Et justement la guerre, on y pensait depuis quelque temps. Alors qu’on n’avait pas vécu la guerre, si ce n’est à travers les récits de nos parents et de nos grands-parents, le coronavirus entraînait dans son sillage un parfum nauséeux, une ambiance de guerre. Et tout à coup, le jour suivant ce premier jour, on y était. Le soir même le mot « guerre » était martelé sept fois de suite par le président de la France dans son discours à la nation.
Alors le jour suivant le premier jour, on a été saisie d’effroi : guerre, guerre, guerre, sept fois la guerre. La troisième guerre mondiale ? Menaces de guerre ? En temps de guerre ? Alors, tout à coup, le poids des mots, leur importance nous est revenue. Et le jour suivant le premier, ou le jour après le jour suivant, assise l’après-midi dans le jardin provençal baigné de lumière, on s’est dit qu’il fallait bien réfléchir aux mots et ne pas extrapoler. Car, plutôt que d’une guerre, vocable bienvenu dans le discours d’un président qui tente de retrouver sa légitimité dans la crise, qui peut enfin à nouveau s’élever au-dessus de tous les Français, ne valait-il pas mieux penser qu’il s’agissait de livrer une bataille ? Une sacrée bataille ? Et qu’il s’agissait de lutter et de résister au virus. Des mots tellement moins anxiogènes que « guerre » ?

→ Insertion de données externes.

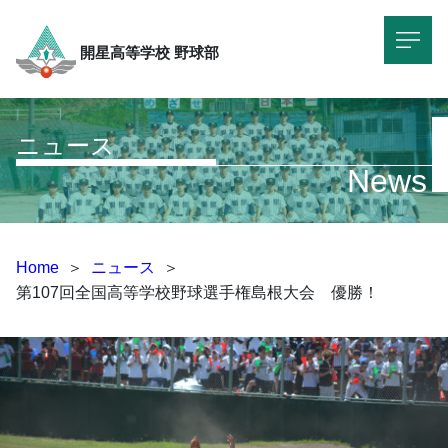
開星高等学校
野球部
ニュース
News
Home
＞
ニュース
＞
第107回全国高等学校野球選手権島根大会 優勝！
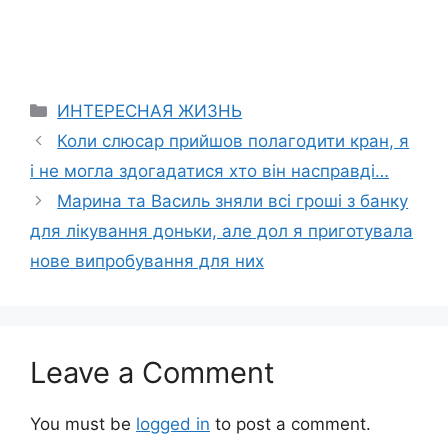
Categories
ИНТЕРЕСНАЯ ЖИЗНЬ
Коли слюсар прийшов полагодити кран, я
і не могла здогадатися хто він насправді…
Марина та Василь зняли всі гроші з банку
для лікування доньки, але дол я приготувала
нове випробування для них
Leave a Comment
You must be
logged in
to post a comment.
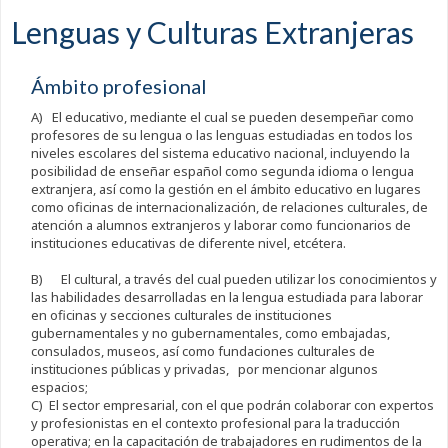
Lenguas y Culturas Extranjeras
Ámbito profesional
A) El educativo, mediante el cual se pueden desempeñar como
profesores de su lengua o las lenguas estudiadas en todos los
niveles escolares del sistema educativo nacional, incluyendo la
posibilidad de enseñar español como segunda idioma o lengua
extranjera, así como la gestión en el ámbito educativo en lugares
como oficinas de internacionalización, de relaciones culturales, de
atención a alumnos extranjeros y laborar como funcionarios de
instituciones educativas de diferente nivel, etcétera.
B) El cultural, a través del cual pueden utilizar los conocimientos y
las habilidades desarrolladas en la lengua estudiada para laborar
en oficinas y secciones culturales de instituciones
gubernamentales y no gubernamentales, como embajadas,
consulados, museos, así como fundaciones culturales de
instituciones públicas y privadas, por mencionar algunos
espacios;
C) El sector empresarial, con el que podrán colaborar con expertos
y profesionistas en el contexto profesional para la traducción
operativa; en la capacitación de trabajadores en rudimentos de la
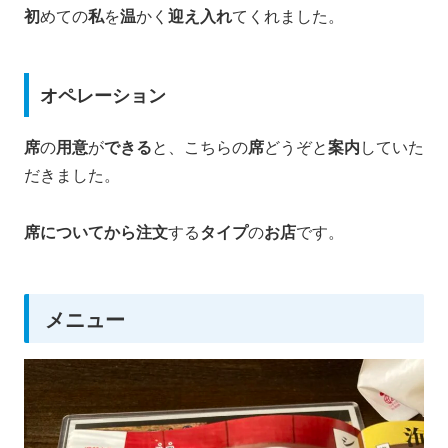
初
めての
私
を
温
かく
迎え入れ
てくれました。
オペレーション
席
の
用意
が
できる
と、こちらの
席
どうぞと
案内
していた
だきました。
席についてから注文
する
タイプ
の
お店
です。
メニュー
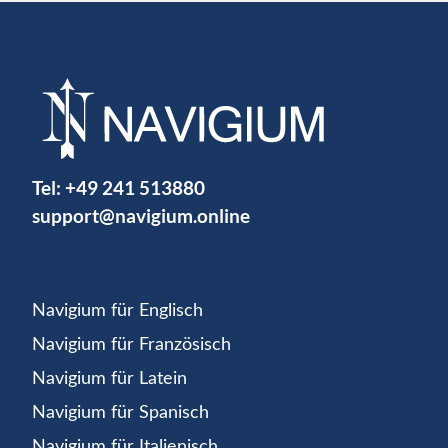
Tel:
+49 241 513880
support@navigium.online
Navigium für Englisch
Navigium für Französisch
Navigium für Latein
Navigium für Spanisch
Navigium für Italienisch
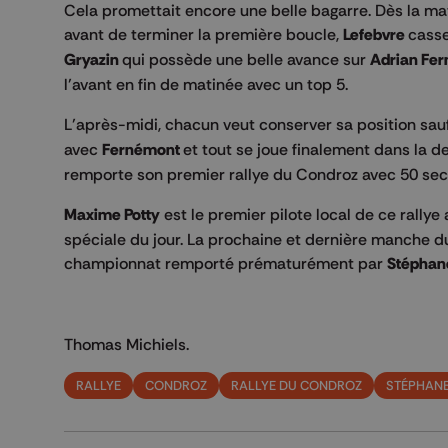
Cela promettait encore une belle bagarre. Dès la mat
avant de terminer la première boucle,
Lefebvre
casse
Gryazin
qui possède une belle avance sur
Adrian Fe
l’avant en fin de matinée avec un top 5.
L’après-midi, chacun veut conserver sa position sau
avec
Fernémont
et tout se joue finalement dans la d
remporte son premier rallye du Condroz avec 50 se
Maxime Potty
est le premier pilote local de ce rally
spéciale du jour. La prochaine et dernière manche d
championnat remporté prématurément par
Stéphan
Thomas Michiels.
RALLYE
CONDROZ
RALLYE DU CONDROZ
STÉPHANE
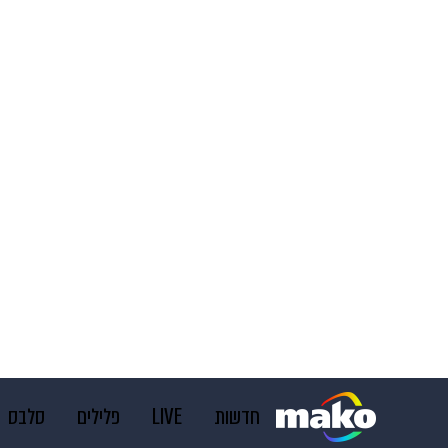
חדשות
LIVE
פלילים
סלבס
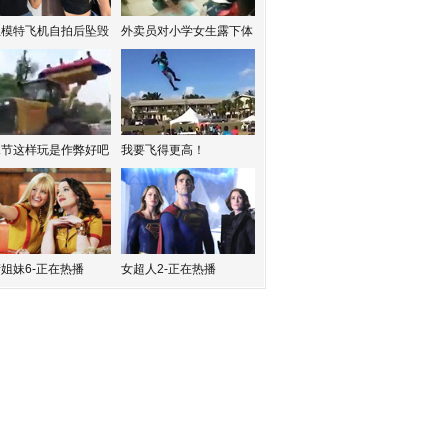
红模特飞机自拍后坠毁
外卖员对小学女生露下体
水节这样玩是作弊好吧
我要飞得更高！
姐妹6-正在热播
女超人2-正在热播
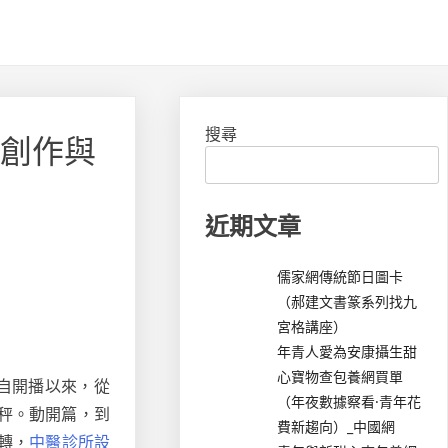
搜尋
集創作與
近期文章
儒家網傳統節日圖卡
（郝建文書篆系列找九
宮格講座）
年青人愛為安康攝生甜
心寶物查包養網買單
自開播以來，從
（年夜數據察看·青年花
秤。動開篇，到
費新趨向）_中國網
轉，
中醫診所設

Alors, le troisième jour après le premier jour, jour de tristesse, assise dans la douce chaleur du soleil du jardin provençal, écoutant les oiseaux, les bruits lointains de la ville qui persiste, les voix des voisins dans leur jardin, recevant les messages des enfants et de tous les amis aimés confinés à Bruxelles ou à Marseille, au troisième jour après le premier jour, on s’est dit oui, lisons Proust!
Amis de Bruxelles, de Marseille et d’ailleurs, oui le temps est peut-être venu de lire et de relire Marcel Proust.